▸ Record extracts
***
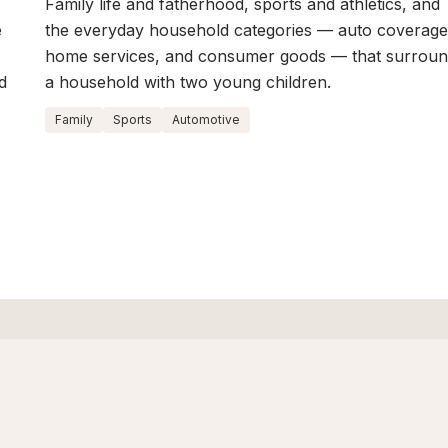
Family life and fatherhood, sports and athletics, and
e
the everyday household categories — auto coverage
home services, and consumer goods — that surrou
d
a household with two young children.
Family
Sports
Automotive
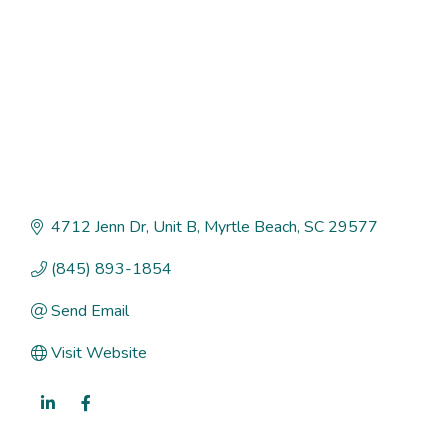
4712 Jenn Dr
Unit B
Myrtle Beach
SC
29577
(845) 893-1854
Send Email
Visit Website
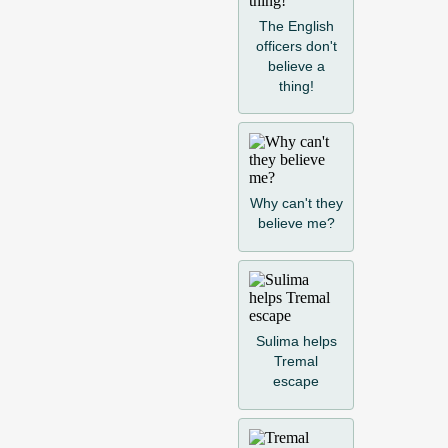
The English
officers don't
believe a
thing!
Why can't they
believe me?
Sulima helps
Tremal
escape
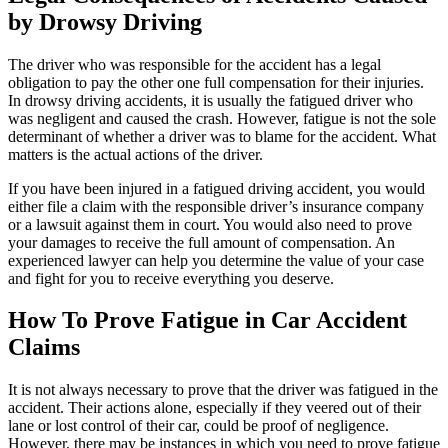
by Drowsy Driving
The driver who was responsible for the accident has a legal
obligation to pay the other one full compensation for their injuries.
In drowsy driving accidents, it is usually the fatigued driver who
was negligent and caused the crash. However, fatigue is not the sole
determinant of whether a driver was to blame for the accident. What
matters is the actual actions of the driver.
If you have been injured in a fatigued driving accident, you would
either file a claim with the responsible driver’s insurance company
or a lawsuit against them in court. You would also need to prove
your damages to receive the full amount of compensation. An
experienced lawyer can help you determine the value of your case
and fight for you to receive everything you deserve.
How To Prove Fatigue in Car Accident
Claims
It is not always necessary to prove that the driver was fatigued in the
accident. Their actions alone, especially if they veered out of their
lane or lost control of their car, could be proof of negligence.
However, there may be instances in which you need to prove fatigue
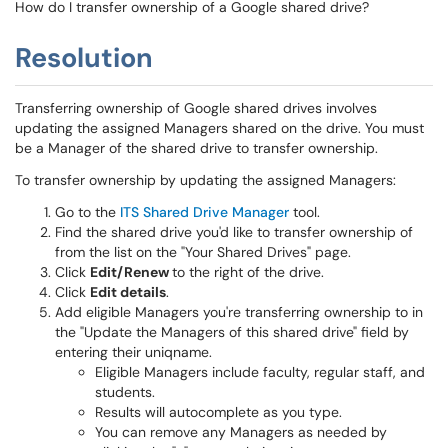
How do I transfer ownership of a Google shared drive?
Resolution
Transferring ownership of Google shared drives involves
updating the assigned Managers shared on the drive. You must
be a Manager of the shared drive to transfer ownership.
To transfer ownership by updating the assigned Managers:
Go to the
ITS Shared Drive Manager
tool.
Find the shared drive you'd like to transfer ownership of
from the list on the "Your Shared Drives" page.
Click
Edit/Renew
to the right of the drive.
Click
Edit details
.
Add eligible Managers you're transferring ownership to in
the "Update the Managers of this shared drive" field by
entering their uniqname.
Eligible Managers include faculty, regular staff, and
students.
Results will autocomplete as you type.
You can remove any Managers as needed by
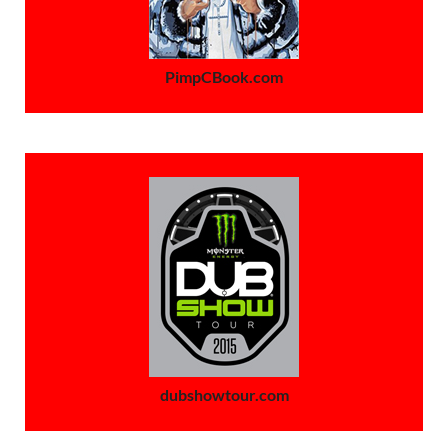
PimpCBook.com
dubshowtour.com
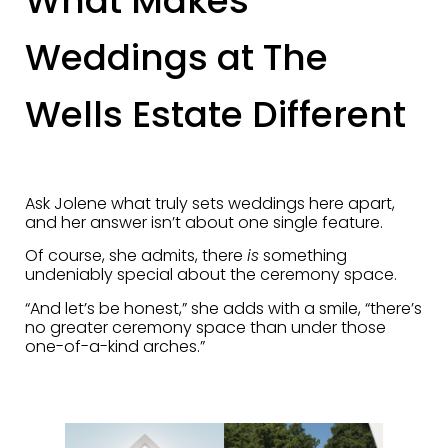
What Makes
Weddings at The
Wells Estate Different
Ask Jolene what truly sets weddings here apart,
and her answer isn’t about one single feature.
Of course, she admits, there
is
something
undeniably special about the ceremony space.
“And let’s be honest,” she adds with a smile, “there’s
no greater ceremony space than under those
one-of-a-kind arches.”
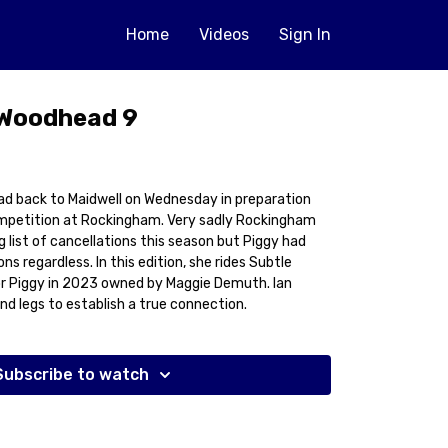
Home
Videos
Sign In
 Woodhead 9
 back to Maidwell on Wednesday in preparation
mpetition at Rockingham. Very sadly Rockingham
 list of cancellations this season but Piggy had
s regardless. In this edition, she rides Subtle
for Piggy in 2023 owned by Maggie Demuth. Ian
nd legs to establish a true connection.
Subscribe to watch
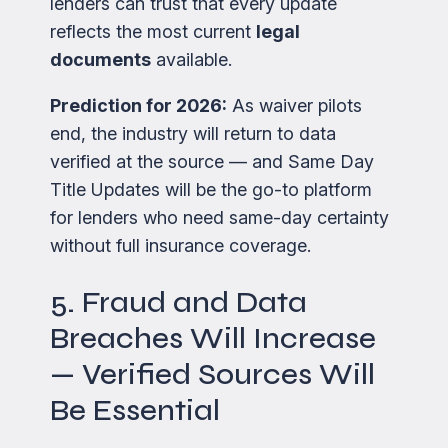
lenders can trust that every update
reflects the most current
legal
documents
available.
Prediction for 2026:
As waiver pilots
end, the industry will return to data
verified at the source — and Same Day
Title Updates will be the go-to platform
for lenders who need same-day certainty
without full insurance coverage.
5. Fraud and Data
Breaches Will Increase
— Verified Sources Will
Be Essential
***
▸ Directions for this task
Review the preceding data and report every line that includes the string "responsible".

▸ Task output
The driver who was responsible for the accident has a legal
either file a claim with the responsible driver’s insurance company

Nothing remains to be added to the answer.